Make a verbatim transcription of the records, without the pictures.

*** Opening Records to process ***

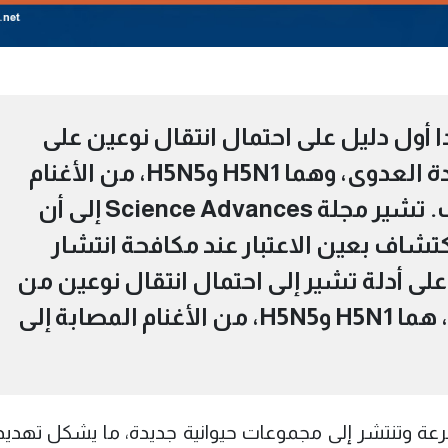
أول دليل على احتمال انتقال نوعين على
الأقل من إنفلونزا الطيور شديدة العدوى، وهما H5N1 وH5N5، من الأغنام
المصابة إلى صغارها عبر الحليب. تشير مجلة Science Advances إلى أن
كتشاف بعين الاعتبار عند مكافحة انتشار
 على أدلة تشير إلى احتمال انتقال نوعين من
إنفلونزا الطيور شديدة العدوى، هما H5N1 وH5N5، من الأغنام المصابة إلى
عة وتنتشر إلى مجموعات حيوانية جديدة، ما يشكل تهديدا 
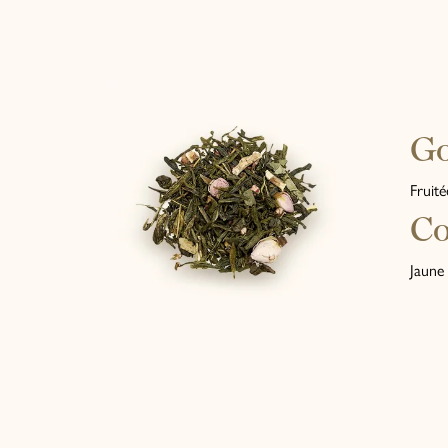
G
Fruité
Co
Jaune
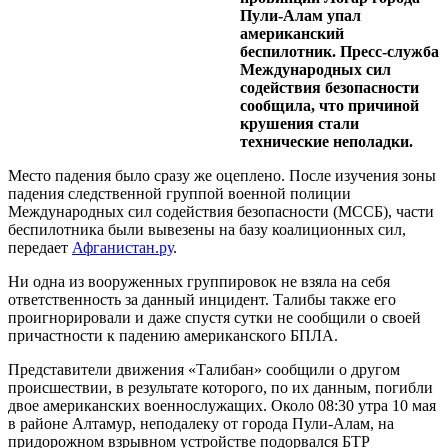
Пули-Алам упал
американский
беспилотник. Пресс-служба
Международных сил
содействия безопасности
сообщила, что причиной
крушения стали
технические неполадки.
Место падения было сразу же оцеплено. После изучения зоны
падения следственной группой военной полиции
Международных сил содействия безопасности (МССБ), части
беспилотника были вывезены на базу коалиционных сил,
передает
Афганистан.ру
.
Ни одна из вооруженных группировок не взяла на себя
ответственность за данный инцидент. Талибы также его
проигнорировали и даже спустя сутки не сообщили о своей
причастности к падению американского БПЛА.
Представители движения «Талибан» сообщили о другом
происшествии, в результате которого, по их данным, погибли
двое американских военнослужащих. Около 08:30 утра 10 мая
в районе Алтамур, неподалеку от города Пули-Алам, на
придорожном взрывном устройстве подорвался БТР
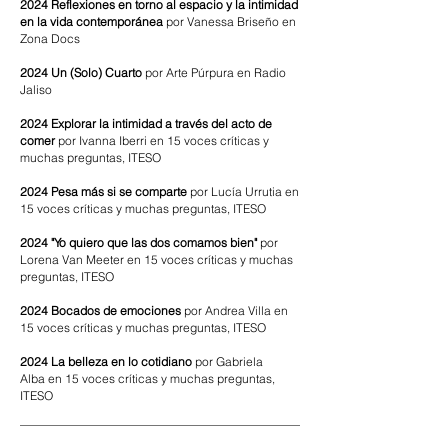
2024 ​
Reflexiones en torno al espacio y la intimidad
en la vida contemporánea
por Vanessa Briseño en
Zona Docs
2024 ​
Un (Solo) Cuarto
por Arte Púrpura en Radio
Jaliso
2024 Explorar la intimidad a través del acto de
comer
por Ivanna Iberri
en 15 voces críticas y
muchas preguntas, ITESO
2024 Pesa más si se comparte
por Lucía Urrutia
en
15 voces críticas y muchas preguntas, ITESO
2024 "Yo quiero que las dos comamos bien"
por
Lorena Van Meeter
en
15 voces críticas y muchas
preguntas, ITESO
2024 Bocados de emociones
por Andrea Villa
en
15 voces críticas y muchas preguntas, ITESO
2024 La belleza en lo cotidiano
por Gabriela
Alba
en
15 voces críticas y muchas preguntas,
ITESO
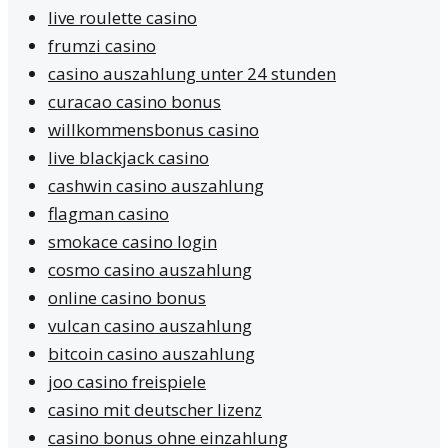
live roulette casino
frumzi casino
casino auszahlung unter 24 stunden
curacao casino bonus
willkommensbonus casino
live blackjack casino
cashwin casino auszahlung
flagman casino
smokace casino login
cosmo casino auszahlung
online casino bonus
vulcan casino auszahlung
bitcoin casino auszahlung
joo casino freispiele
casino mit deutscher lizenz
casino bonus ohne einzahlung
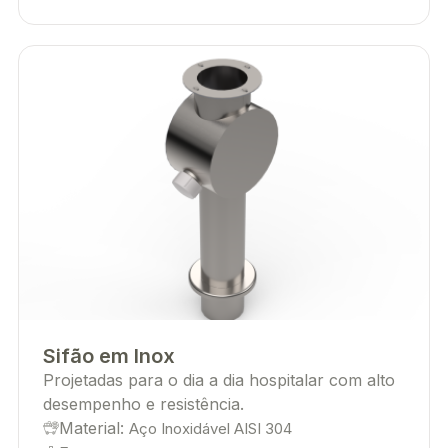
Sifão em Inox
Projetadas para o dia a dia hospitalar com alto
desempenho e resistência.
Material:
Aço Inoxidável AISI 304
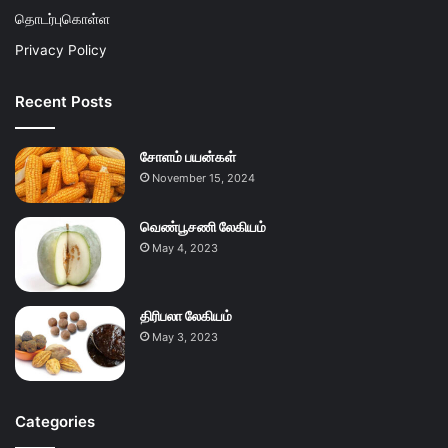
தொடர்புகொள்ள
Privacy Policy
Recent Posts
சோளம் பயன்கள்
November 15, 2024
வெண்பூசணி லேகியம்
May 4, 2023
திரிபலா லேகியம்
May 3, 2023
Categories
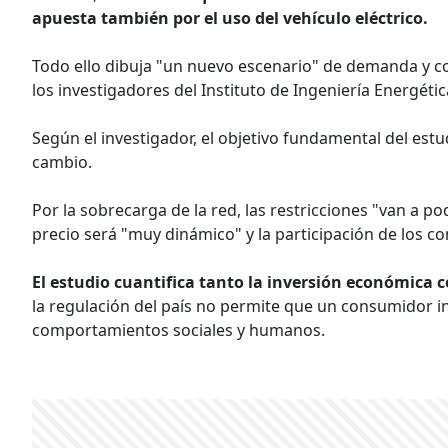
apuesta también por el uso del vehículo eléctrico.
Todo ello dibuja "un nuevo escenario" de demanda y c
los investigadores del Instituto de Ingeniería Energétic
Según el investigador, el objetivo fundamental del estu
cambio.
Por la sobrecarga de la red, las restricciones "van a pod
precio será "muy dinámico" y la participación de los 
El estudio cuantifica tanto la inversión económica
la regulación del país no permite que un consumidor ins
comportamientos sociales y humanos.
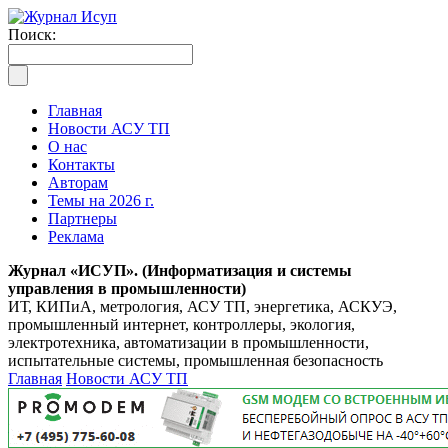
Поиск:
Главная
Новости АСУ ТП
О нас
Контакты
Авторам
Темы на 2026 г.
Партнеры
Реклама
Журнал «ИСУП». (Информатизация и системы
управления в промышленности)
ИТ, КИПиА, метрология, АСУ ТП, энергетика, АСКУЭ,
промышленный интернет, контроллеры, экология,
электротехника, автоматизации в промышленности,
испытательные системы, промышленная безопасность
Главная
Новости АСУ ТП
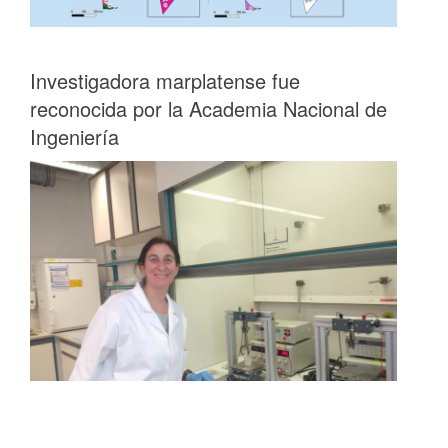
Investigadora marplatense fue
reconocida por la Academia Nacional de
Ingeniería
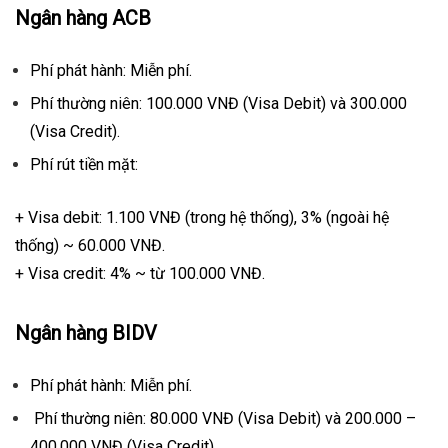
Ngân hàng ACB
Phí phát hành: Miễn phí.
Phí thường niên: 100.000 VNĐ (Visa Debit) và 300.000
(Visa Credit).
Phí rút tiền mặt:
+ Visa debit: 1.100 VNĐ (trong hệ thống), 3% (ngoài hệ
thống) ~ 60.000 VNĐ.
+ Visa credit: 4% ~ từ 100.000 VNĐ.
Ngân hàng BIDV
Phí phát hành: Miễn phí.
Phí thường niên: 80.000 VNĐ (Visa Debit) và 200.000 –
400.000 VNĐ (Visa Credit).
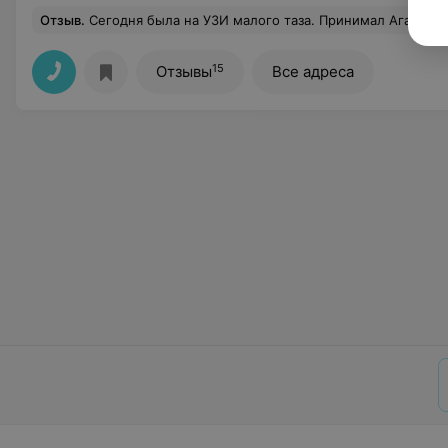
Отзыв
.
Сегодня была на УЗИ малого таза. Принимал Агабалаев Руслан Камильевич. Специалист, вр
15
Отзывы
Все адреса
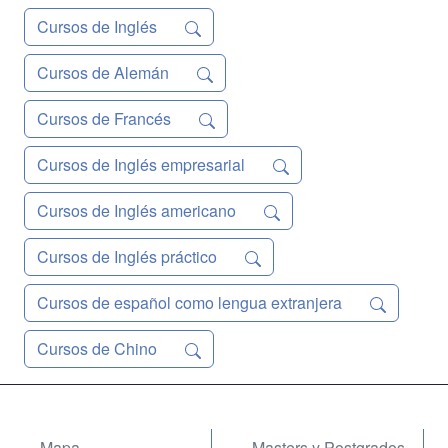
Cursos de Inglés
Cursos de Alemán
Cursos de Francés
Cursos de Inglés empresarial
Cursos de Inglés americano
Cursos de Inglés práctico
Cursos de español como lengua extranjera
Cursos de Chino
Mapa
Masters y Postgrados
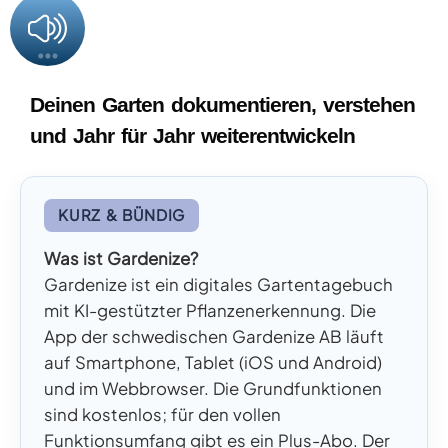
Deinen Garten dokumentieren, verstehen
und Jahr für Jahr weiterentwickeln
KURZ & BÜNDIG
Was ist Gardenize?
Gardenize ist ein digitales Gartentagebuch
mit KI-gestützter Pflanzenerkennung. Die
App der schwedischen Gardenize AB läuft
auf Smartphone, Tablet (iOS und Android)
und im Webbrowser. Die Grundfunktionen
sind kostenlos; für den vollen
Funktionsumfang gibt es ein Plus-Abo. Der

*** Closing Records to process ***

Answer to the problem:
أول دليل على احتمال انتقال نوعين على
الأقل من إنفلونزا الطيور شديدة العدوى، وهما H5N1 وH5N5، من الأغنام
المصابة إلى صغارها عبر الحليب. تشير مجلة Science Advances إلى أن
كتشاف بعين الاعتبار عند مكافحة انتشار
 على أدلة تشير إلى احتمال انتقال نوعين من
إنفلونزا الطيور شديدة العدوى، هما H5N1 وH5N5، من الأغنام المصابة إلى
عة وتنتشر إلى مجموعات حيوانية جديدة، ما يشكل تهديدا 
G
Fruité
Co
Jaune
Пули-Алам упал
американский
беспилотник. Пресс-служба
Международных сил
содействия безопасности
сообщила, что причиной
крушения стали
технические неполадки.
Место падения было сразу же оцеплено. После изучения зоны
падения следственной группой военной полиции
Международных сил содействия безопасности (МССБ), части
беспилотника были вывезены на базу коалиционных сил,
передает
Афганистан.ру
.
Ни одна из вооруженных группировок не взяла на себя
ответственность за данный инцидент. Талибы также его
проигнорировали и даже спустя сутки не сообщили о своей
причастности к падению американского БПЛА.
Представители движения «Талибан» сообщили о другом
происшествии, в результате которого, по их данным, погибли
двое американских военнослужащих. Около 08:30 утра 10 мая
в районе Алтамур, неподалеку от города Пули-Алам, на
придорожном взрывном устройстве подорвался БТР
2024 ​
Reflexiones en torno al espacio y la intimidad
en la vida contemporánea
por Vanessa Briseño en
Zona Docs
2024 ​
Un (Solo) Cuarto
por Arte Púrpura en Radio
Jaliso
2024 Explorar la intimidad a través del acto de
comer
por Ivanna Iberri
en 15 voces críticas y
muchas preguntas, ITESO
2024 Pesa más si se comparte
por Lucía Urrutia
en
15 voces críticas y muchas preguntas, ITESO
2024 "Yo quiero que las dos comamos bien"
por
Lorena Van Meeter
en
15 voces críticas y muchas
preguntas, ITESO
2024 Bocados de emociones
por Andrea Villa
en
15 voces críticas y muchas preguntas, ITESO
2024 La belleza en lo cotidiano
por Gabriela
Alba
en
15 voces críticas y muchas preguntas,
ITESO
live roulette casino
frumzi casino
casino auszahlung unter 24 stunden
curacao casino bonus
willkommensbonus casino
live blackjack casino
cashwin casino auszahlung
flagman casino
smokace casino login
cosmo casino auszahlung
online casino bonus
vulcan casino auszahlung
bitcoin casino auszahlung
joo casino freispiele
casino mit deutscher lizenz
casino bonus ohne einzahlung
Sifão em Inox
Projetadas para o dia a dia hospitalar com alto
desempenho e resistência.
Material:
Aço Inoxidável AISI 304
தொடர்புகொள்ள
Privacy Policy
Recent Posts
சோளம் பயன்கள்
November 15, 2024
வெண்பூசணி லேகியம்
May 4, 2023
திரிபலா லேகியம்
May 3, 2023
Categories
apuesta también por el uso del vehículo eléctrico.
Todo ello dibuja "un nuevo escenario" de demanda y c
los investigadores del Instituto de Ingeniería Energétic
Según el investigador, el objetivo fundamental del estu
cambio.
Por la sobrecarga de la red, las restricciones "van a pod
precio será "muy dinámico" y la participación de los 
El estudio cuantifica tanto la inversión económica
la regulación del país no permite que un consumidor ins
comportamientos sociales y humanos.
Поиск:
Главная
Новости АСУ ТП
О нас
Контакты
Авторам
Темы на 2026 г.
Партнеры
Реклама
Журнал «ИСУП». (Информатизация и системы
управления в промышленности)
ИТ, КИПиА, метрология, АСУ ТП, энергетика, АСКУЭ,
промышленный интернет, контроллеры, экология,
электротехника, автоматизации в промышленности,
испытательные системы, промышленная безопасность
Главная
Новости АСУ ТП
Investigadora marplatense fue
reconocida por la Academia Nacional de
Ingeniería
Ngân hàng ACB
Phí phát hành: Miễn phí.
Phí thường niên: 100.000 VNĐ (Visa Debit) và 300.000
(Visa Credit).
Phí rút tiền mặt:
+ Visa debit: 1.100 VNĐ (trong hệ thống), 3% (ngoài hệ
thống) ~ 60.000 VNĐ.
+ Visa credit: 4% ~ từ 100.000 VNĐ.
Ngân hàng BIDV
Phí phát hành: Miễn phí.
Phí thường niên: 80.000 VNĐ (Visa Debit) và 200.000 –
400.000 VNĐ (Visa Credit).
Отзыв
.
Сегодня была на УЗИ малого таза. Принимал Агабалаев Руслан Камильевич. Специалист, вр
15
Отзывы
Все адреса
Cursos de Inglés
Cursos de Alemán
Cursos de Francés
Cursos de Inglés empresarial
Cursos de Inglés americano
Cursos de Inglés práctico
Cursos de español como lengua extranjera
Cursos de Chino
Mapa
Masters y Postgrados
Deinen Garten dokumentieren, verstehen
und Jahr für Jahr weiterentwickeln
KURZ & BÜNDIG
Was ist Gardenize?
Gardenize ist ein digitales Gartentagebuch
mit KI-gestützter Pflanzenerkennung. Die
App der schwedischen Gardenize AB läuft
auf Smartphone, Tablet (iOS und Android)
und im Webbrowser. Die Grundfunktionen
sind kostenlos; für den vollen
Funktionsumfang gibt es ein Plus-Abo. Der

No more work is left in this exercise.